Batasio merianiensis (Chaudhuri, 1913)
(Image 1 & Fig. 1)
Macrones merianiensis Chaudhuri, 1913: 253, Pl. 9 (Figs. 1, 1a–b) [type locality: pond at Mariani Junction]
Material examined: holotype, 65.7mm SL; India: Assam, pond at Mariani Junction, Assam, India, ZSI F7781/1. UMMZ 248780 (13) 46.8–75.5mm SL; ZRC 51880 (7), 49.5–59.8mm SL; India: Assam, Gurfhula River, approximately 16 km NW of Kokrajhar, in the vicinity of Kumapara.
Diagnosis: Batasio merianiensis is distinguished from congeners in having a combination of the following characters: length of adipose-fin base 16.9–22.2% SL, dorsal fin when appressed not reaching anterior origin of adipose fin, body depth at anus 15.2–18.4% SL, caudal peduncle depth 9.7–11.5% SL, eye diameter 18.3–25.9% HL, vertical dark brown bars on head and body, and absence of dark mid-dorsal stripe.
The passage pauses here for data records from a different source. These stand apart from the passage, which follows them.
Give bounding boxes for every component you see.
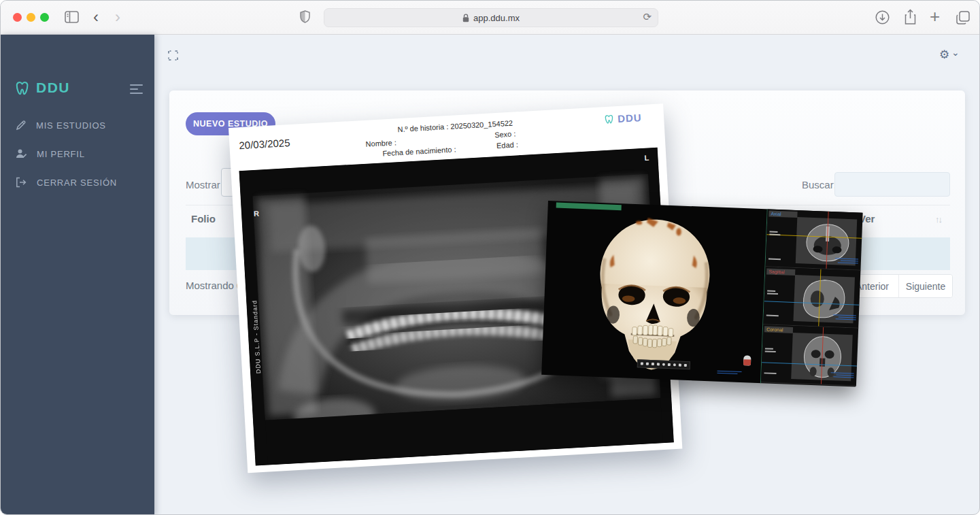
app-logo-text: DDU <box>36 80 70 96</box>
back-button[interactable]: ‹ <box>93 8 99 26</box>
showing-entries-text: Mostrando 0 <box>186 280 242 291</box>
app-logo[interactable]: DDU <box>14 80 70 96</box>
new-tab-button[interactable]: + <box>930 6 940 27</box>
sidebar-item-label: CERRAR SESIÓN <box>37 178 117 188</box>
browser-window: ‹ › app.ddu.mx ⟳ + <box>0 0 980 515</box>
sidebar-item-cerrar-sesion[interactable]: CERRAR SESIÓN <box>1 169 154 196</box>
reload-button[interactable]: ⟳ <box>643 11 652 23</box>
report-age-label: Edad : <box>496 140 518 150</box>
close-window-button[interactable] <box>13 13 22 22</box>
right-marker: R <box>254 210 260 218</box>
sagittal-slice-label: Sagittal <box>768 269 785 275</box>
report-brand-text: DDU <box>618 112 642 124</box>
url-text: app.ddu.mx <box>473 13 520 23</box>
slice-panel-column: Axial Sagittal <box>760 209 862 386</box>
coronal-slice-panel[interactable]: Coronal <box>761 325 858 386</box>
lock-icon <box>462 14 469 22</box>
axial-slice-label: Axial <box>771 212 781 217</box>
app-sidebar: DDU MIS ESTUDIOS MI PERFIL CE <box>1 35 154 515</box>
search-label: Buscar: <box>802 179 837 190</box>
pencil-icon <box>16 120 27 131</box>
sidebar-item-mi-perfil[interactable]: MI PERFIL <box>1 140 154 167</box>
coronal-slice-label: Coronal <box>766 327 783 332</box>
axial-slice-panel[interactable]: Axial <box>765 209 862 270</box>
search-input[interactable] <box>834 172 950 197</box>
fullscreen-icon[interactable] <box>168 50 178 61</box>
report-birthdate-label: Fecha de nacimiento : <box>382 145 456 157</box>
minimize-window-button[interactable] <box>27 13 35 22</box>
privacy-shield-icon[interactable] <box>300 10 310 23</box>
tooth-icon <box>604 114 615 124</box>
report-date: 20/03/2025 <box>239 137 290 151</box>
browser-toolbar: ‹ › app.ddu.mx ⟳ + <box>1 1 980 35</box>
address-bar[interactable]: app.ddu.mx ⟳ <box>324 8 658 27</box>
sidebar-item-label: MIS ESTUDIOS <box>36 120 106 131</box>
tooth-icon <box>14 80 31 96</box>
settings-chevron-icon[interactable]: ⌄ <box>951 47 960 58</box>
entries-label: Mostrar <box>186 179 220 190</box>
sidebar-item-label: MI PERFIL <box>37 149 85 159</box>
report-name-label: Nombre : <box>365 138 396 148</box>
skull-3d-render <box>581 213 727 376</box>
pagination: Anterior Siguiente <box>845 274 953 298</box>
share-button[interactable] <box>904 9 917 25</box>
logout-icon <box>16 177 27 188</box>
forward-button[interactable]: › <box>115 8 120 26</box>
downloads-button[interactable] <box>875 10 890 24</box>
left-marker: L <box>644 154 649 162</box>
report-brand-logo: DDU <box>604 112 642 125</box>
tab-overview-button[interactable] <box>956 10 970 25</box>
sagittal-slice-panel[interactable]: Sagittal <box>763 267 860 328</box>
menu-collapse-icon[interactable] <box>130 84 143 94</box>
sidebar-item-mis-estudios[interactable]: MIS ESTUDIOS <box>1 112 154 139</box>
report-sex-label: Sexo : <box>494 129 516 139</box>
orientation-head-icon <box>743 355 751 365</box>
sidebar-toggle-icon[interactable] <box>65 11 79 23</box>
sort-icon[interactable]: ↑↓ <box>935 214 941 225</box>
cbct-3d-viewer-preview: Axial Sagittal <box>541 201 862 387</box>
next-page-button[interactable]: Siguiente <box>899 275 952 297</box>
zoom-window-button[interactable] <box>40 13 49 22</box>
user-edit-icon <box>16 148 27 159</box>
viewer-title-strip <box>556 202 622 210</box>
column-header-folio[interactable]: Folio <box>191 213 216 225</box>
settings-gear-icon[interactable]: ⚙ <box>939 48 949 62</box>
Description: Morphometric data as in Table 1. Body moderately compressed. Dorsal profile rising evenly and somewhat steeply from tip of snout to origin of dorsal fin, then sloping gently ventrally from there to end of caudal peduncle. Ventral profile flat to anal-fin base, then sloping gently dorsally from there to end of caudal peduncle. Skin smooth. Lateral line complete and midlateral. Vertebrae 18+18=36 (n=1), 18+19=37 (n=1), 19+18=37 (n=14) or 19+19=38 (n=4).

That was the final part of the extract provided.